Go over these records and count the lines with the string "Coca" in them; the count is all that should be returned.

**********

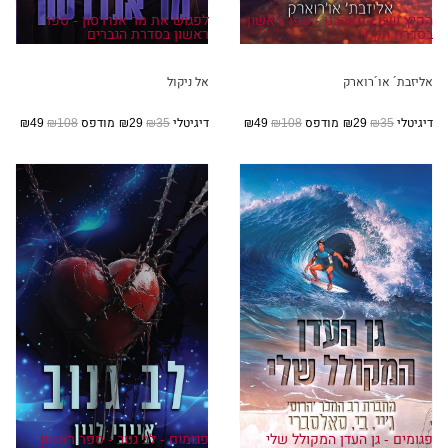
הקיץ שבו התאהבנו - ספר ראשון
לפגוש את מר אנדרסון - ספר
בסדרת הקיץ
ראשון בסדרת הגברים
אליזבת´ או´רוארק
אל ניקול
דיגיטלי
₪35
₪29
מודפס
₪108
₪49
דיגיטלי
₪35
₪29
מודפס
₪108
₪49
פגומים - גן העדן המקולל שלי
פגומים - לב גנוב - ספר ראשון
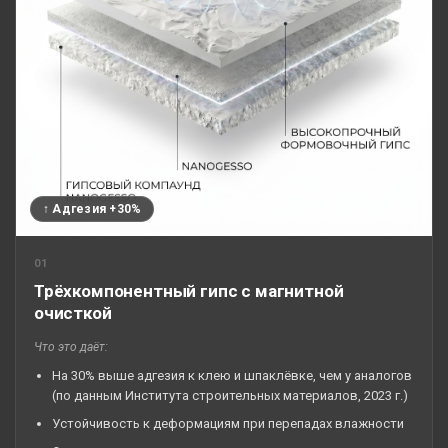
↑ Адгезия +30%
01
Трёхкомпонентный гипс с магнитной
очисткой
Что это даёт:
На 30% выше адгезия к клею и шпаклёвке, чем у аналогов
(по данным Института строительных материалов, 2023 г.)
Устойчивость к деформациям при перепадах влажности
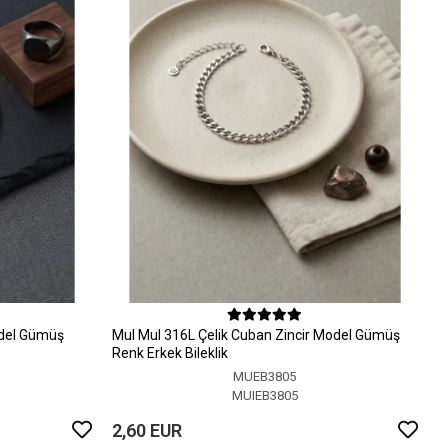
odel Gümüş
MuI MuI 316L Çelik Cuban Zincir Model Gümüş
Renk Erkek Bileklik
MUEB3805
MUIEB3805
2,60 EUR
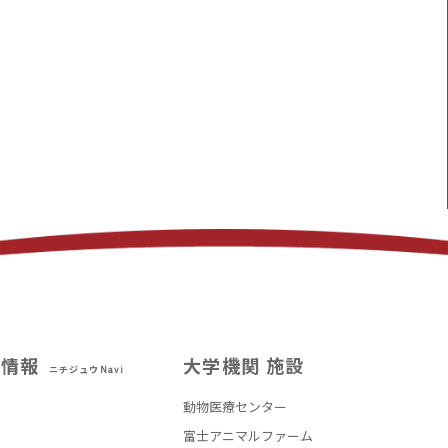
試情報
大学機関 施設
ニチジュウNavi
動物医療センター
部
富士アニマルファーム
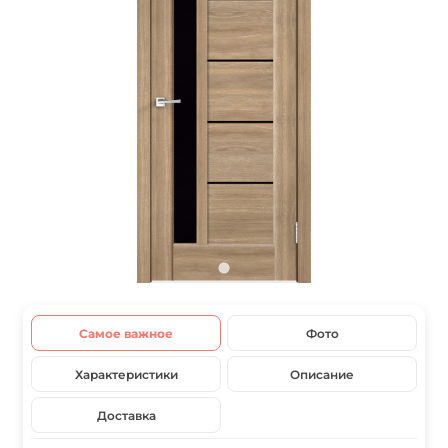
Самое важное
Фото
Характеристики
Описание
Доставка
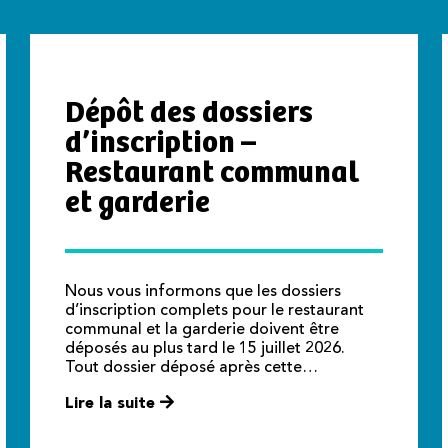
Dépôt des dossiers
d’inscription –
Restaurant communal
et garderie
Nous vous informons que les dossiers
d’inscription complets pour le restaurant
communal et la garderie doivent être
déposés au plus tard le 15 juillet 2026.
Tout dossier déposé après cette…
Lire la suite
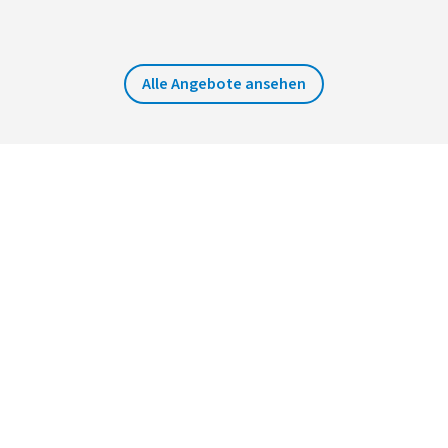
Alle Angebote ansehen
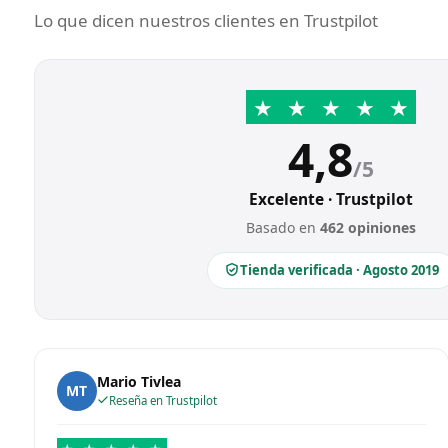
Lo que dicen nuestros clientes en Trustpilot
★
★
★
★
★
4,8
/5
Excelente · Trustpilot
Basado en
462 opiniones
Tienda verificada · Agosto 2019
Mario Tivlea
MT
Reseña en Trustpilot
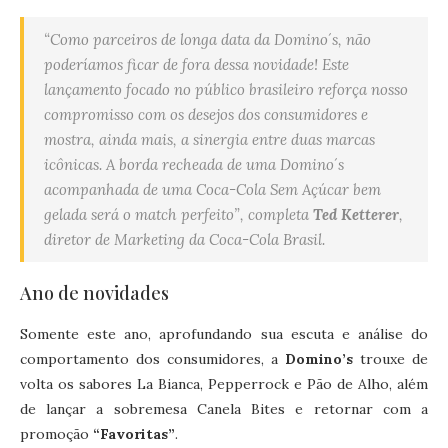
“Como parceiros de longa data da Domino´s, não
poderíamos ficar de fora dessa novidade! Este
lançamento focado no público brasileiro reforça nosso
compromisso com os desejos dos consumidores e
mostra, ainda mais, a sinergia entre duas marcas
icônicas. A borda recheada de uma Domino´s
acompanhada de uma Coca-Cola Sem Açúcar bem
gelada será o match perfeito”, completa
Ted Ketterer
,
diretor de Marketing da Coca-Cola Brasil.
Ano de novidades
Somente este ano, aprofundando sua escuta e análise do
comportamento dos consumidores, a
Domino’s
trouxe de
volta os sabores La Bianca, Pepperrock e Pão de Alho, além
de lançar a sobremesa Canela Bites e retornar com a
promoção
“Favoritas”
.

**********

Solution to the problem: 2